Many aspects of the ocean floor have been investigated in recent decades from a monodisciplinary perspective; at the same time, the investigations have been limited by available techniques and technology for the acquisition of data and samples at the ocean floor. Given the key role of the ocean floor in regulating the cycles of carbon and other elements and its impact on global biogeochemical cycles and climate, the time is ripe to quantify the impact of ocean-floor processes on element cycles at a global scale through an interdisciplinary research approach. Addressing this great challenge will profoundly expand the knowledge base for more reliable assessments of the potential effects of natural and human-induced perturbations at the ocean floor.

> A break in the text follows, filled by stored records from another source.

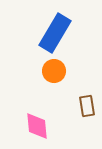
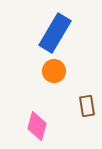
pink diamond: rotated 20 degrees clockwise
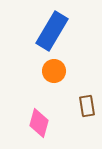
blue rectangle: moved 3 px left, 2 px up
pink diamond: moved 2 px right, 3 px up
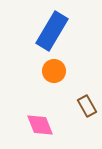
brown rectangle: rotated 20 degrees counterclockwise
pink diamond: moved 1 px right, 2 px down; rotated 36 degrees counterclockwise
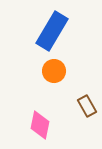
pink diamond: rotated 32 degrees clockwise
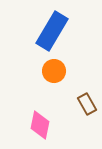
brown rectangle: moved 2 px up
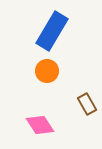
orange circle: moved 7 px left
pink diamond: rotated 44 degrees counterclockwise
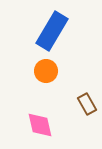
orange circle: moved 1 px left
pink diamond: rotated 20 degrees clockwise
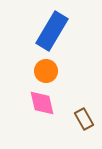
brown rectangle: moved 3 px left, 15 px down
pink diamond: moved 2 px right, 22 px up
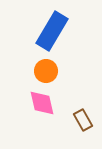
brown rectangle: moved 1 px left, 1 px down
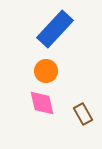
blue rectangle: moved 3 px right, 2 px up; rotated 12 degrees clockwise
brown rectangle: moved 6 px up
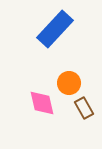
orange circle: moved 23 px right, 12 px down
brown rectangle: moved 1 px right, 6 px up
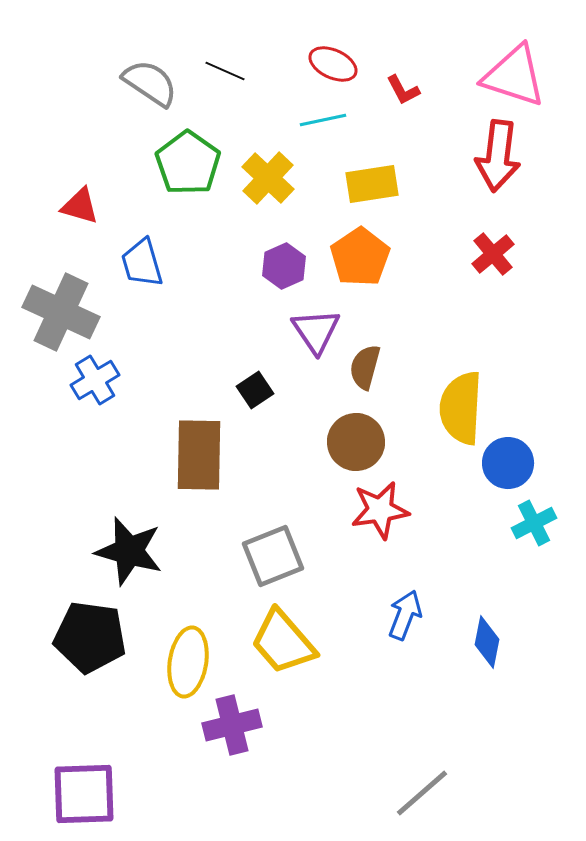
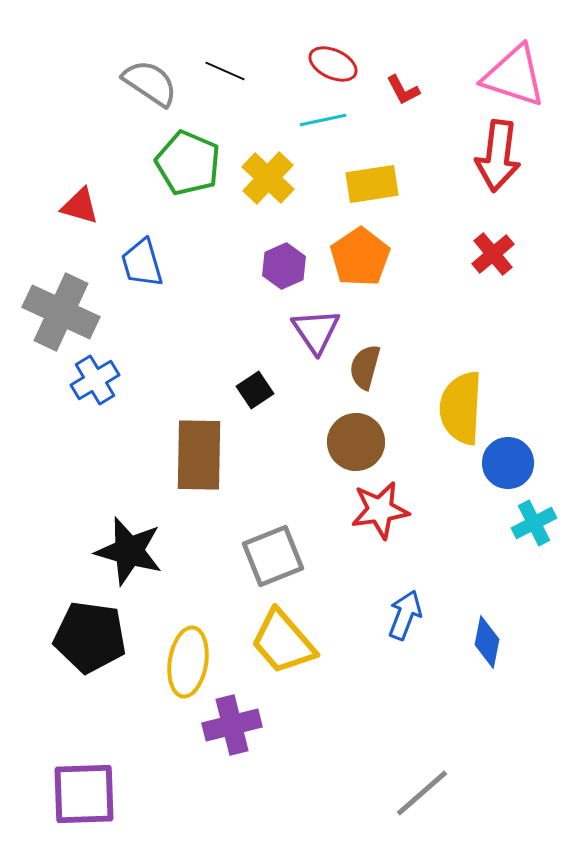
green pentagon: rotated 12 degrees counterclockwise
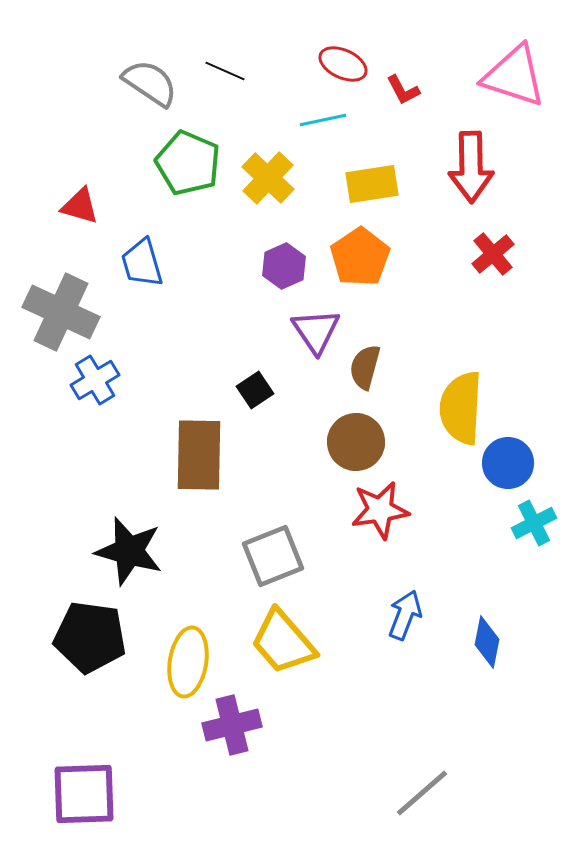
red ellipse: moved 10 px right
red arrow: moved 27 px left, 11 px down; rotated 8 degrees counterclockwise
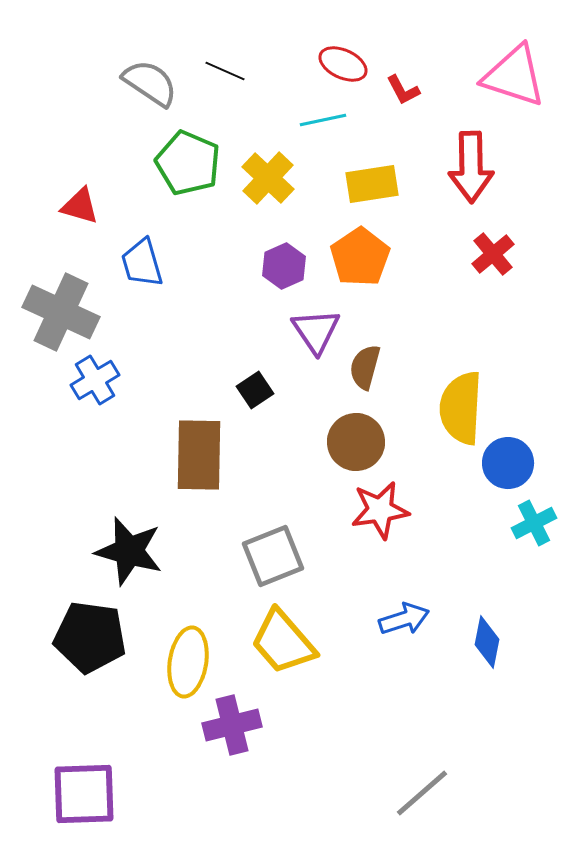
blue arrow: moved 1 px left, 4 px down; rotated 51 degrees clockwise
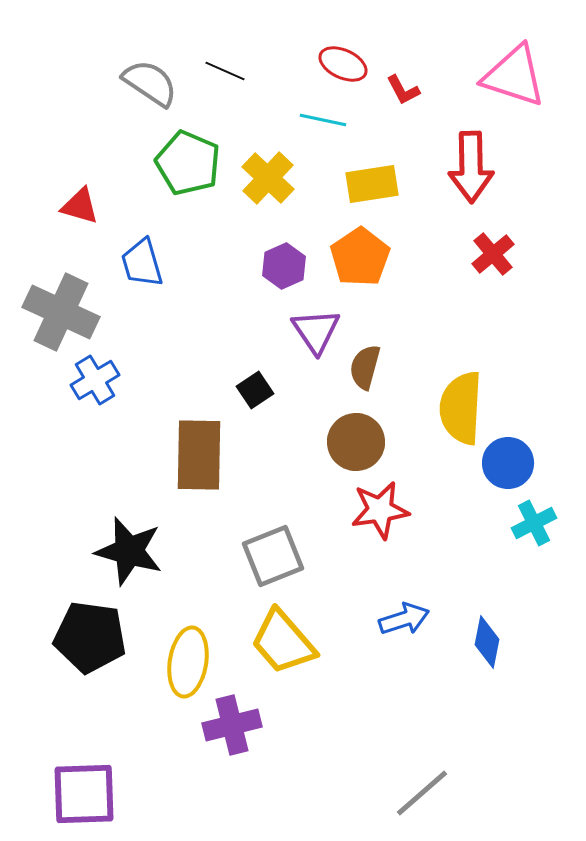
cyan line: rotated 24 degrees clockwise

As one of the world’s leading hubs for marine-based Earth-system research, we will apply our interdisciplinary expertise, technology and infrastructure to systematically explore the function of the ocean floor within the Earth system. We will characterize and quantify key processes that are responsible for the transfer of matter and its transformation, and use marine sediment archives to constrain the rates and sensitivities of these processes to global changes and perturbations.
|1||To understand the processes that transform the properties and fluxes of biogenic particles on their transit to the ocean floor under changing climate conditions.|
|2||To quantify fluxes of carbon and other elements to and across the ocean floor and estimate their budgets under current and past states of the Earth system.|
|3||To generate an in-depth understanding of how the structure and state of ocean-floor ecosystems are interrelated with local-scale biogeochemical processes and other environmental conditions.|
|4||To derive scenarios for ›warmer worlds‹ through comprehensive decoding of environmental signals from past warm climate conditions as recorded in ocean-floor archives.|
|5||To design and implement novel methods and technology for ocean-floor observation and probing, ultra-sensitive chemical analyses, and an Earth-system modeling framework that includes ocean-floor dynamics.|
|6||To provide impartial knowledge of ocean-floor processes both to engage the public and to guide decision-making within the framework of environmental protection and sustainable use of the ocean.|